La denominazione «riserva di biosfera» è applicata a regioni abitate e sfruttate dall’uomo che sono rimaste in uno stato prossimo a quello naturale grazie alla loro economia agraria o forestale. Le riserve delle biosfera non mirano soltanto ad incoraggiare la conservazione degli spazi naturali ma anche a promuovere l’insieme della regione, il suo sviluppo economico e le sue specificità culturali. Sono composte da tre zone: una zona centrale nella quale la natura è protetta; una zona cuscinetto di gestione ecologica (sfruttamente estensivo delle foreste, agricoltura ecologica, turismo soft) ed una zona di sviluppo sostenibile delle risorse (artigianato, industrie, servizi).
Secondo il Consiglio federale, l’Entlebuch soddisfa questi criteri. Si tratta di una regione sufficientemente vasta (395 km2), dotata di ricchezze naturali e con una agricoltura ancora molto ben radicata, con oltre 1400 fattorie.
Da alcuni anni la regione l’Entlebuch è impegnata in un progetto di sviluppo sostenibile, che incoraggia un’agricoltura rispettosa dell’ambiente, la vendita diretta dei prodotti agricoli e un turismo ecologico. La maggioranza della popolazione è favorevole al progetto. La candidatura della regione per diventare una riserva della biosfera UNESCO ha beneficiato di un ampio sostegno in occasione delle votazioni svoltesi l’autunno scorso in tutti i Comuni interessati.

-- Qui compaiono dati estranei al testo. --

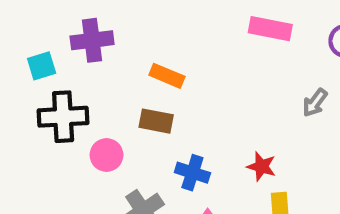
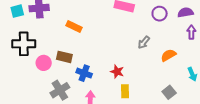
cyan square: (42, 66) -> (17, 11), moved
brown rectangle: (156, 121) -> (64, 57), moved

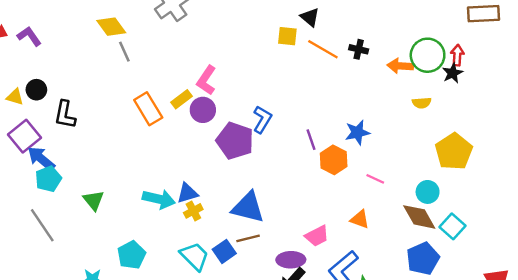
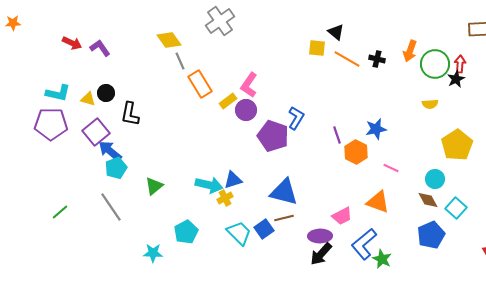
orange arrow: (400, 66) -> (410, 51), moved, turned -75
orange rectangle: (148, 109) -> (200, 84), moved
green triangle: (93, 200) -> (154, 186), turned 30
yellow cross: (193, 211) -> (225, 198), moved
brown diamond: (419, 217) -> (428, 200), size x0.7
orange triangle: (360, 219) -> (378, 202), size x1.4

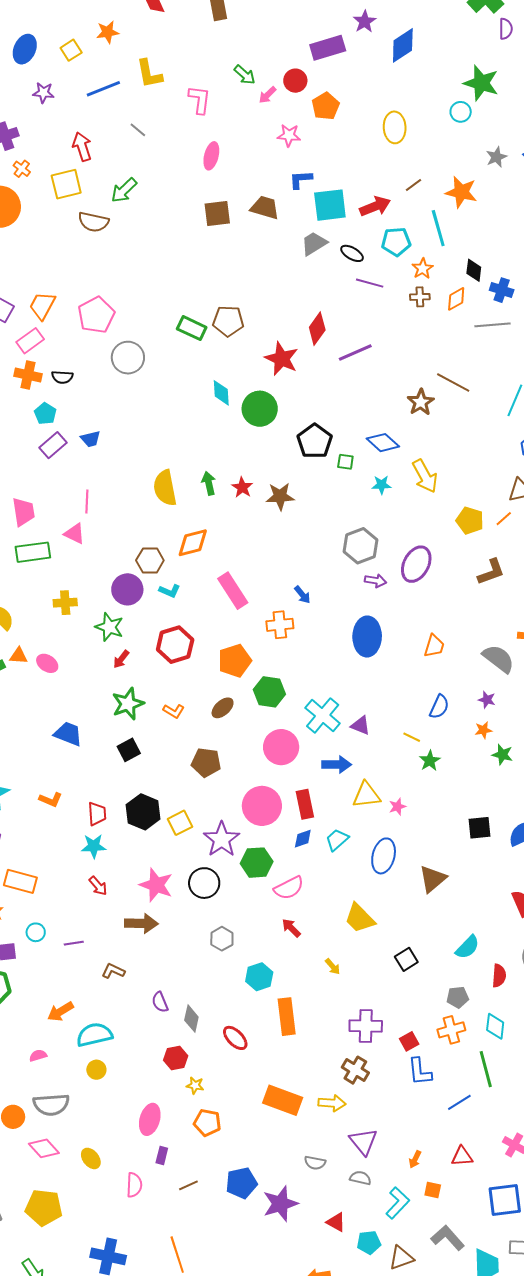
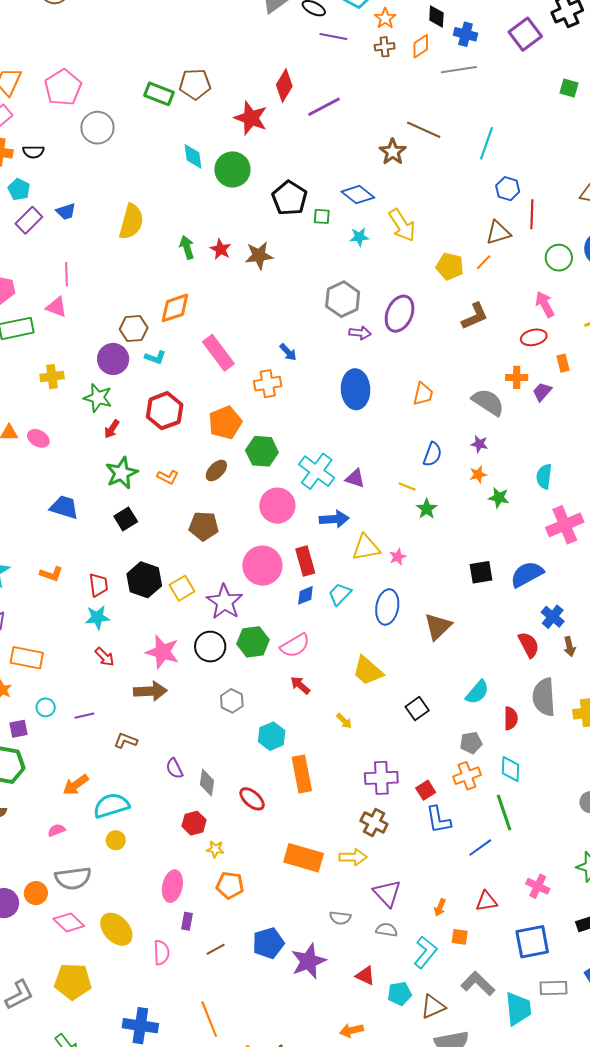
yellow semicircle: (165, 488) -> (131, 222), moved, turned -150
green hexagon: (257, 863) -> (253, 642), moved
yellow ellipse: (91, 1158) -> (116, 929), size x1.6

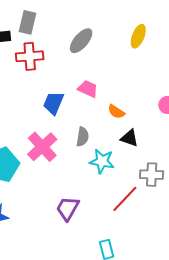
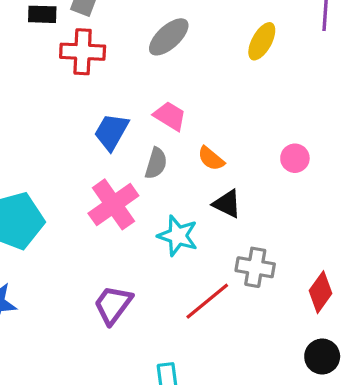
gray semicircle: (83, 137) -> (156, 163), moved
pink cross: (42, 147) -> (113, 204), moved

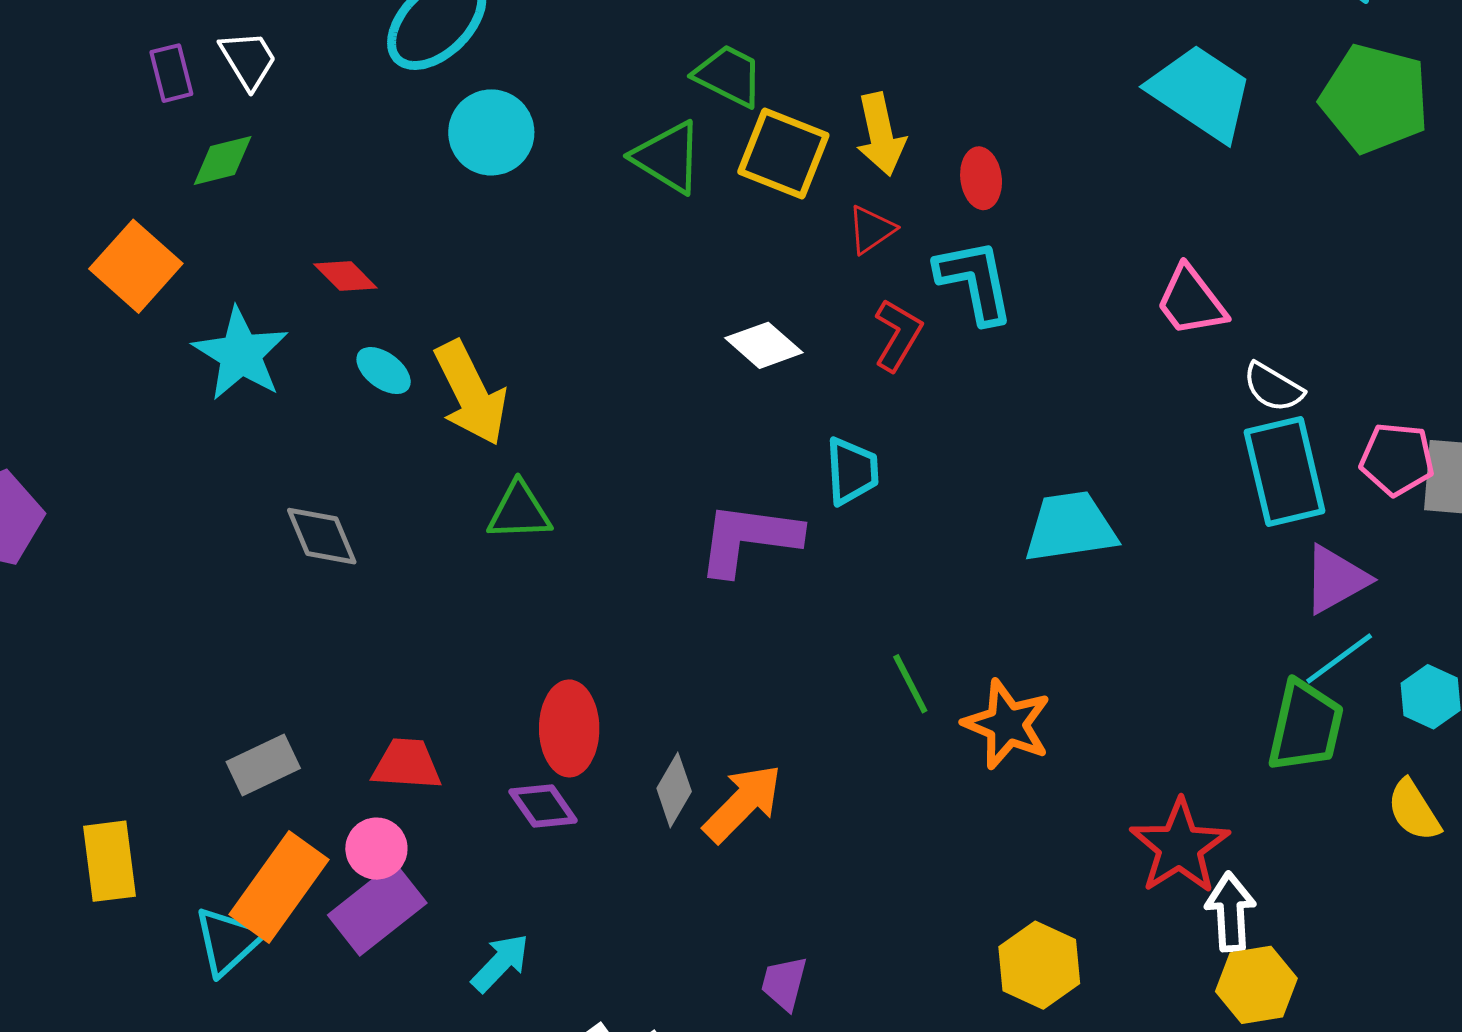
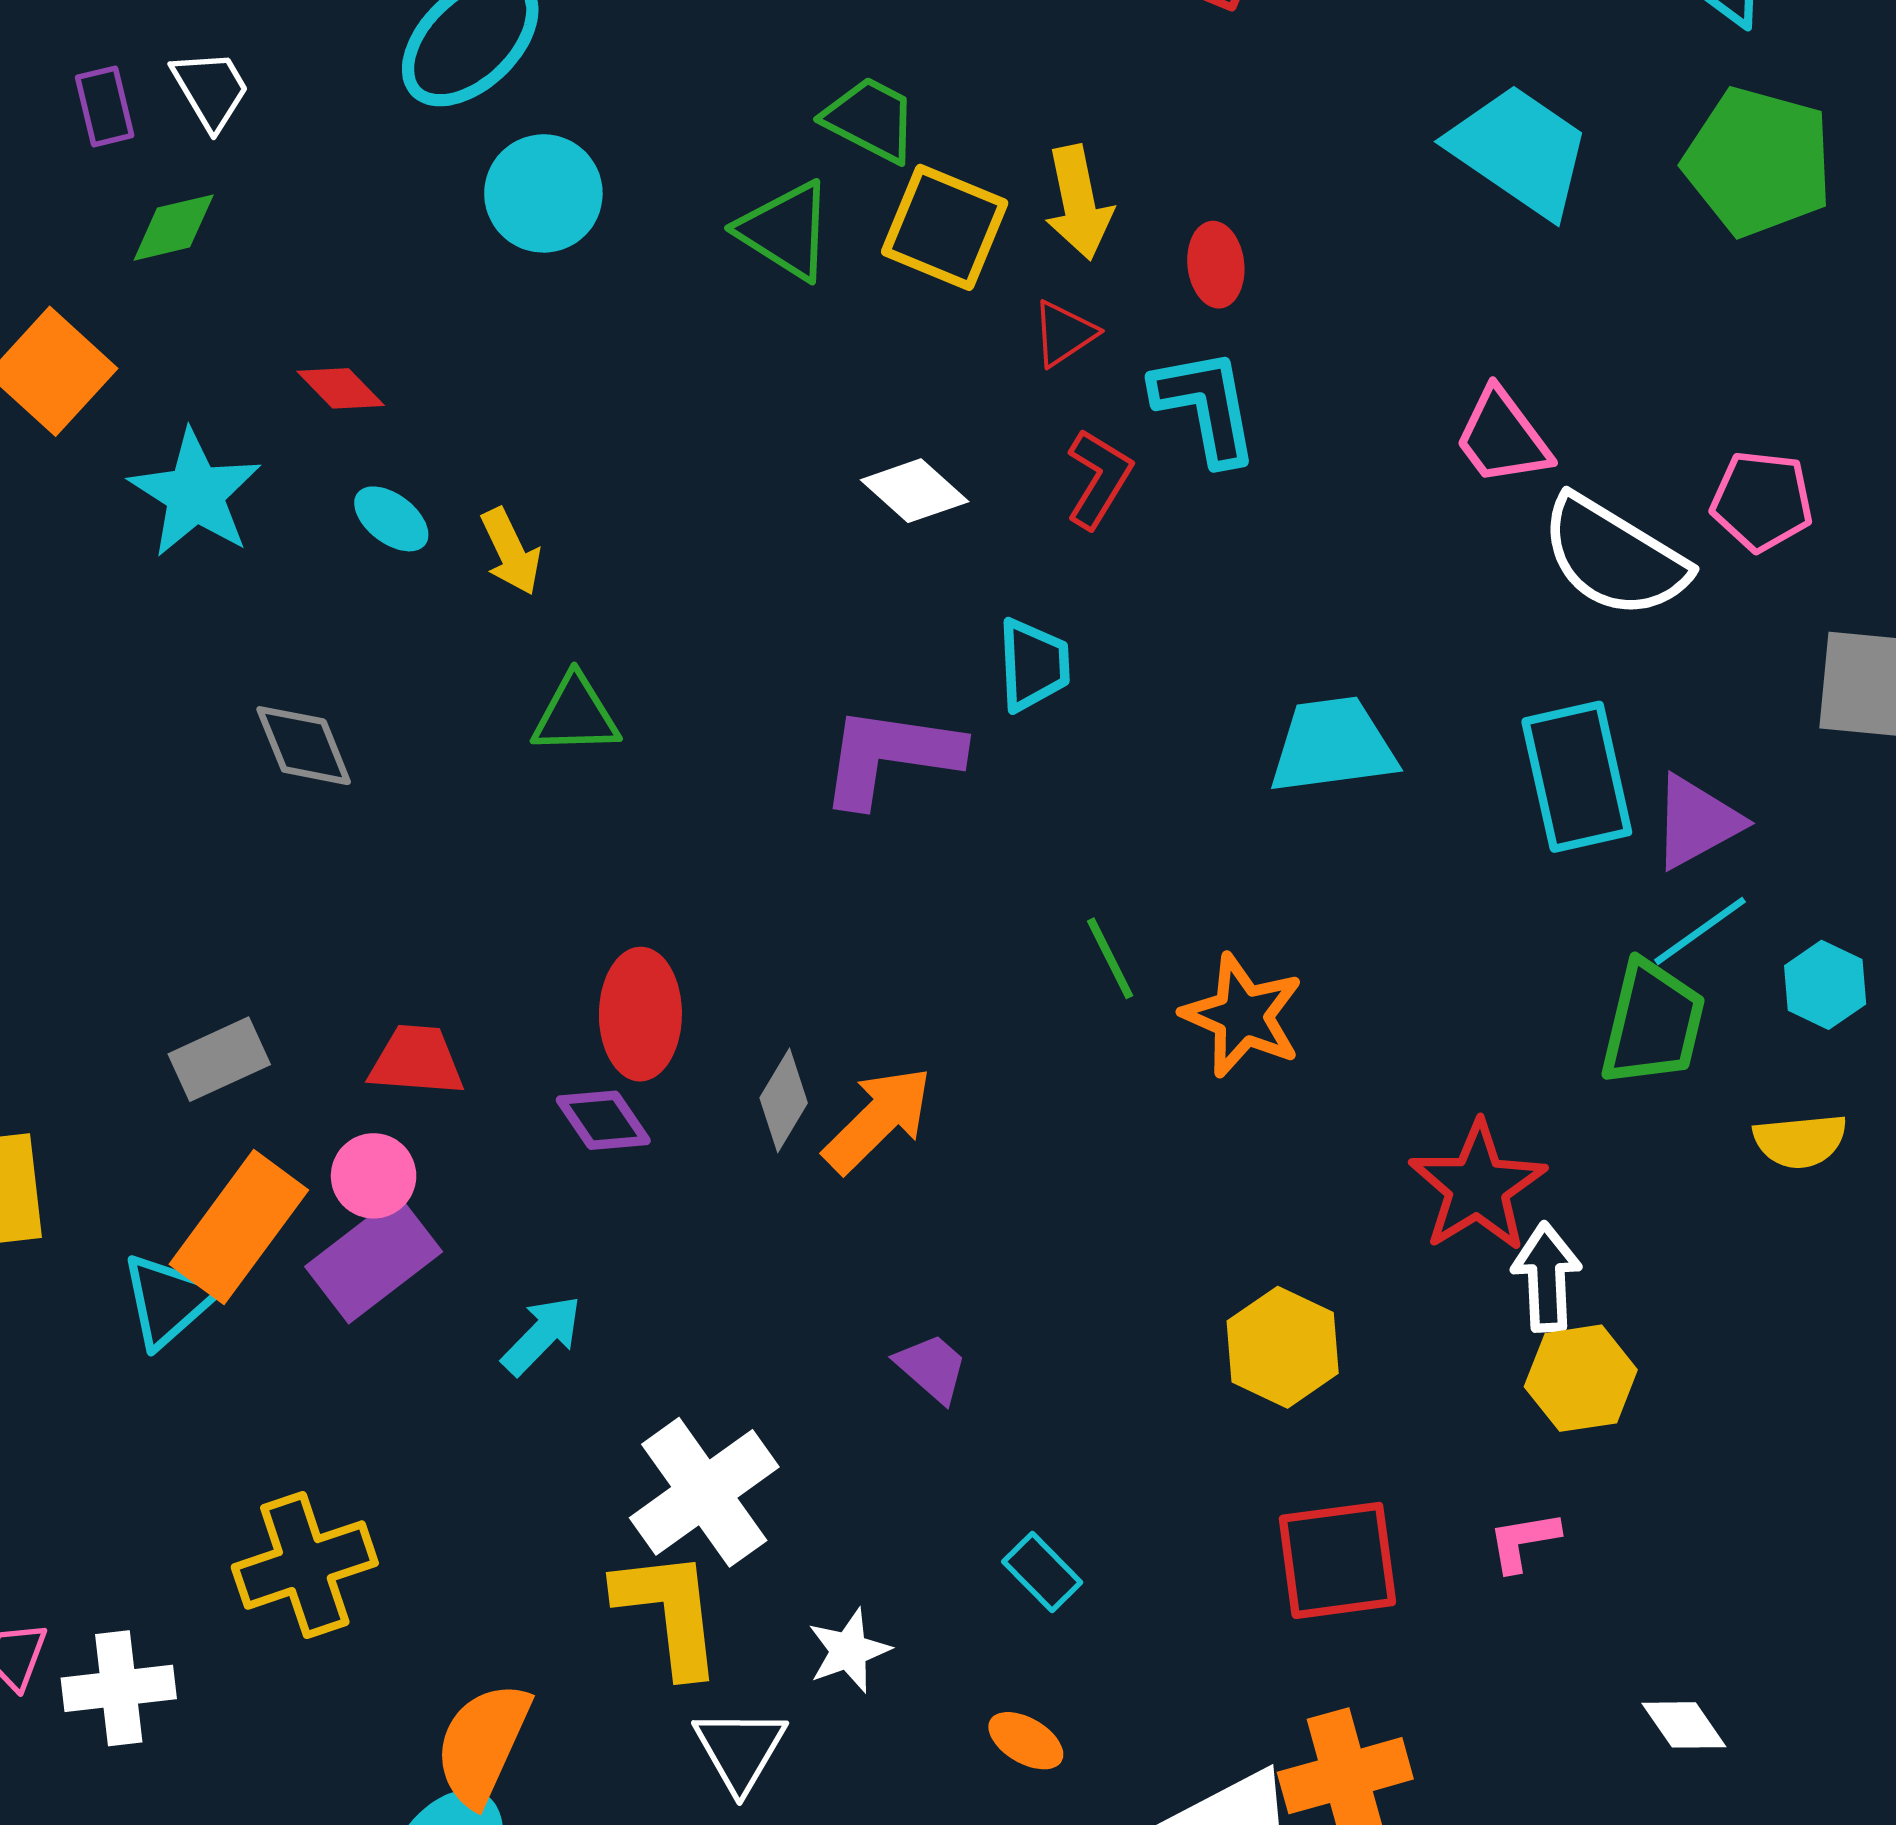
white semicircle: (1273, 387) -> (1614, 557), size x1.8
yellow arrow: (471, 393) -> (511, 551), size x0.6
pink pentagon: (1397, 459) -> (1762, 501), moved
cyan rectangle: (1285, 472) -> (1577, 777), moved
yellow semicircle: (1414, 810) -> (1800, 1141), turned -64
purple trapezoid: (784, 983) -> (932, 1368), turned 116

Oltre all’impatto benefico sul turismo, la denominazione “riserva della biosfera” comporta altri aspetti positivi. La regione decide del proprio futuro grazie ad una concertazione sullo sviluppo. Viene ad inserirsi in una rete di riserve del mondo intero (391 regioni in 94 paesi), la quale consente lo scambio di esperienze e informazioni. L’Entlebuch fungerà da zona pilota per progetti di sviluppo sostenibile. E’ prevista anche una consulenza logistica e scientifica.
Il Dipartimento federale dell’ambiente, dei trasporti, dell’energia e delle comunicazioni (DATEC) presenterà prossimamente la candidatura all’UNESCO, la quale dovrebbe pronunciarsi tra un anno.